> **YOUR ASSIGNMENT**: Could you retype only the lines from the one containing "manter os padrões at" through the final line of the entries, both included, skipping any images?
==*==
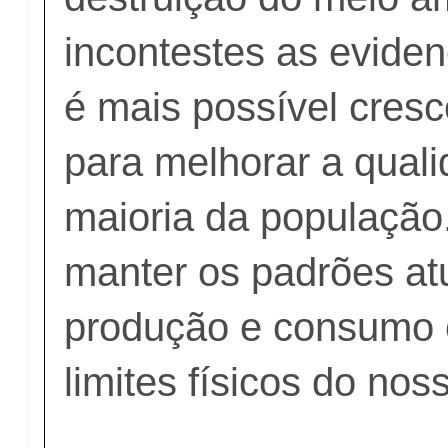
incontestes as evide
é mais possível cresc
para melhorar a quali
maioria da população
manter os padrões at
produção e consumo 
limites físicos do nos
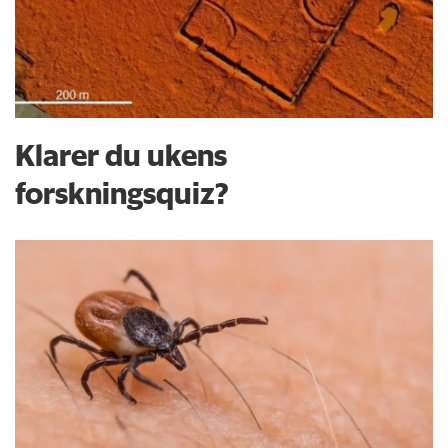
Klarer du ukens
forskningsquiz?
==*==
> **RESULT OF THIS EXERCISE**:
manter os padrões at
produção e consumo 
limites físicos do nos
Klarer du ukens
forskningsquiz?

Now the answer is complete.